#### [The problem]
Below are records with pictures. Reproduce exactly the lines from the line with "юридическими лицами, обращений в форме" to the line with "sĩ. Các cảm", inclusive, and leave each picture out.

#### [Recorded information]
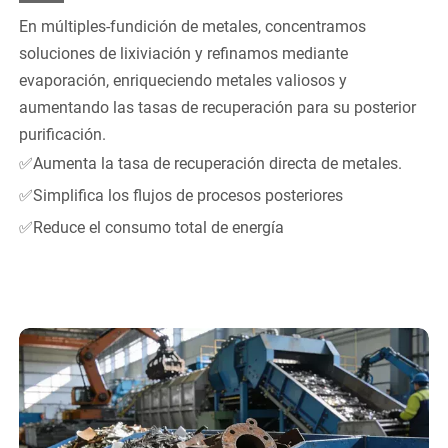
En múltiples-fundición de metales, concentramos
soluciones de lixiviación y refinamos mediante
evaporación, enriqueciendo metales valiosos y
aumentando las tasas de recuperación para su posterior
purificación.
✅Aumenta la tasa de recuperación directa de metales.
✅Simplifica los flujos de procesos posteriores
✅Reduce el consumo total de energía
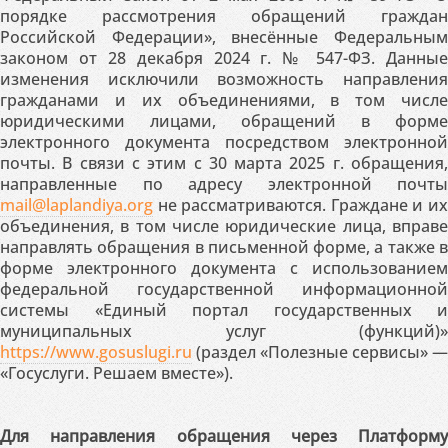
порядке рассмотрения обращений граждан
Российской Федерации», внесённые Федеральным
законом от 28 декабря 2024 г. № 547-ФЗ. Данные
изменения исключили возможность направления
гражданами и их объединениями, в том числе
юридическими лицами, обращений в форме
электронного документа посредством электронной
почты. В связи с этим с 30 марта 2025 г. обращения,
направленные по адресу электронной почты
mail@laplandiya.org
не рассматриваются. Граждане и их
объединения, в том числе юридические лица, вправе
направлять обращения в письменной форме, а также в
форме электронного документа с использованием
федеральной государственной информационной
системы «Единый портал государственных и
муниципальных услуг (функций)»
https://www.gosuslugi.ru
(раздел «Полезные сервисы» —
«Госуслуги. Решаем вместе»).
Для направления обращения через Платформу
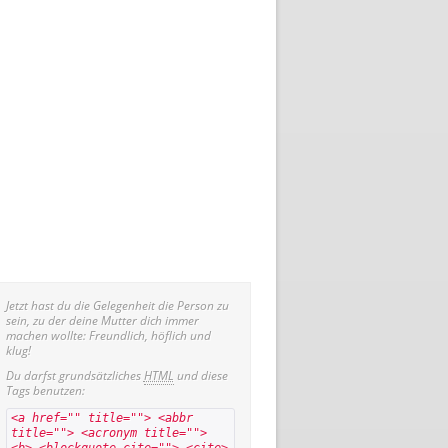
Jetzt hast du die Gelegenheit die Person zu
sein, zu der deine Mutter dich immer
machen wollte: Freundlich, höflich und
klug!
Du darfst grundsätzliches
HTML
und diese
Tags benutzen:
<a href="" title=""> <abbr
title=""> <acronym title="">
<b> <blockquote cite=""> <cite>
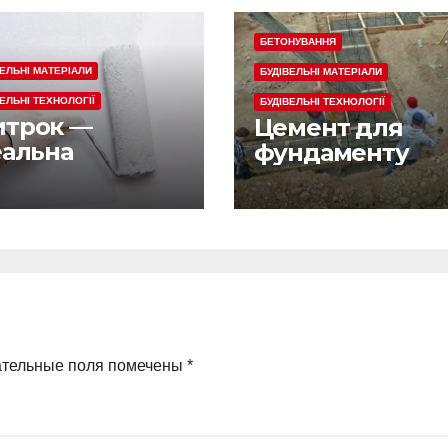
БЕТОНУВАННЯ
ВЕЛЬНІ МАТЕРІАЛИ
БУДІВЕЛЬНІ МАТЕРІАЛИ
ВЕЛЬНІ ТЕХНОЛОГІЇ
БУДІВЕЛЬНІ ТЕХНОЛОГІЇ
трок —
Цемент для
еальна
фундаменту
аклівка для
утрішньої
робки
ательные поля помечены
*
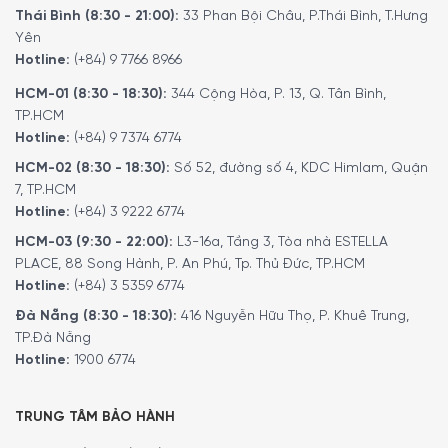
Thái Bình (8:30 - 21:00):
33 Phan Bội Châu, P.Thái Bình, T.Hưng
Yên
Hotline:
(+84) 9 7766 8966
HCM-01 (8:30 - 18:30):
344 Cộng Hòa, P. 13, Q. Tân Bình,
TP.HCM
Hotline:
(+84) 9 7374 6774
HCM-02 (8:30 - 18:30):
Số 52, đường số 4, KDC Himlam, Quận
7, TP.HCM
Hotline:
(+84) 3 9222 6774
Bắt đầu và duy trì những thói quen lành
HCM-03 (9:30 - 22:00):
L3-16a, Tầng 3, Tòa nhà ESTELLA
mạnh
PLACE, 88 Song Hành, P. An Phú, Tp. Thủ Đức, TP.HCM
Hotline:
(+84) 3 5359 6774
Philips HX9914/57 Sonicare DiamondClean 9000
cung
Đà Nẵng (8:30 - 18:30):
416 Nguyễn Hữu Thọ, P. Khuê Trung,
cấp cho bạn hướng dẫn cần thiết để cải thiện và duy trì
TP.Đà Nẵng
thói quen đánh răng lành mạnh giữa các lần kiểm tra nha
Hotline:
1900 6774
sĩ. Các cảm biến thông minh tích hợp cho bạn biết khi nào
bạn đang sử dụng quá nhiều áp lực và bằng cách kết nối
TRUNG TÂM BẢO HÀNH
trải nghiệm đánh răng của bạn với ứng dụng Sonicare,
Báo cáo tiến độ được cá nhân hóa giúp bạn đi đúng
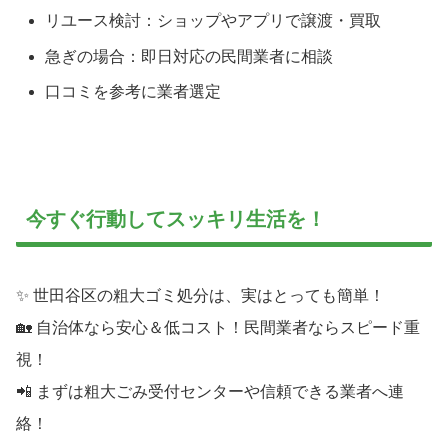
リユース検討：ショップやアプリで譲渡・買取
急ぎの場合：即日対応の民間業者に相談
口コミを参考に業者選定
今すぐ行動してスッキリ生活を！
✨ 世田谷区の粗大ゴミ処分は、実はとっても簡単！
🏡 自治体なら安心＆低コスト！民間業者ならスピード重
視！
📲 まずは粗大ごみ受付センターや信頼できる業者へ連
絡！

#### [Response]
юридическими лицами, обращений в форме
электронного документа посредством электронной
почты. В связи с этим с 30 марта 2025 г. обращения,
направленные по адресу электронной почты
mail@laplandiya.org
не рассматриваются. Граждане и их
объединения, в том числе юридические лица, вправе
направлять обращения в письменной форме, а также в
форме электронного документа с использованием
федеральной государственной информационной
системы «Единый портал государственных и
муниципальных услуг (функций)»
https://www.gosuslugi.ru
(раздел «Полезные сервисы» —
«Госуслуги. Решаем вместе»).
Для направления обращения через Платформу
Jetzt hast du die Gelegenheit die Person zu
sein, zu der deine Mutter dich immer
machen wollte: Freundlich, höflich und
klug!
Du darfst grundsätzliches
HTML
und diese
Tags benutzen:
<a href="" title=""> <abbr
title=""> <acronym title="">
<b> <blockquote cite=""> <cite>
БЕТОНУВАННЯ
ВЕЛЬНІ МАТЕРІАЛИ
БУДІВЕЛЬНІ МАТЕРІАЛИ
ВЕЛЬНІ ТЕХНОЛОГІЇ
БУДІВЕЛЬНІ ТЕХНОЛОГІЇ
трок —
Цемент для
еальна
фундаменту
аклівка для
утрішньої
робки
ательные поля помечены
*
Thái Bình (8:30 - 21:00):
33 Phan Bội Châu, P.Thái Bình, T.Hưng
Yên
Hotline:
(+84) 9 7766 8966
HCM-01 (8:30 - 18:30):
344 Cộng Hòa, P. 13, Q. Tân Bình,
TP.HCM
Hotline:
(+84) 9 7374 6774
HCM-02 (8:30 - 18:30):
Số 52, đường số 4, KDC Himlam, Quận
7, TP.HCM
Hotline:
(+84) 3 9222 6774
Bắt đầu và duy trì những thói quen lành
HCM-03 (9:30 - 22:00):
L3-16a, Tầng 3, Tòa nhà ESTELLA
mạnh
PLACE, 88 Song Hành, P. An Phú, Tp. Thủ Đức, TP.HCM
Hotline:
(+84) 3 5359 6774
Philips HX9914/57 Sonicare DiamondClean 9000
cung
Đà Nẵng (8:30 - 18:30):
416 Nguyễn Hữu Thọ, P. Khuê Trung,
cấp cho bạn hướng dẫn cần thiết để cải thiện và duy trì
TP.Đà Nẵng
thói quen đánh răng lành mạnh giữa các lần kiểm tra nha
Hotline:
1900 6774
sĩ. Các cảm biến thông minh tích hợp cho bạn biết khi nào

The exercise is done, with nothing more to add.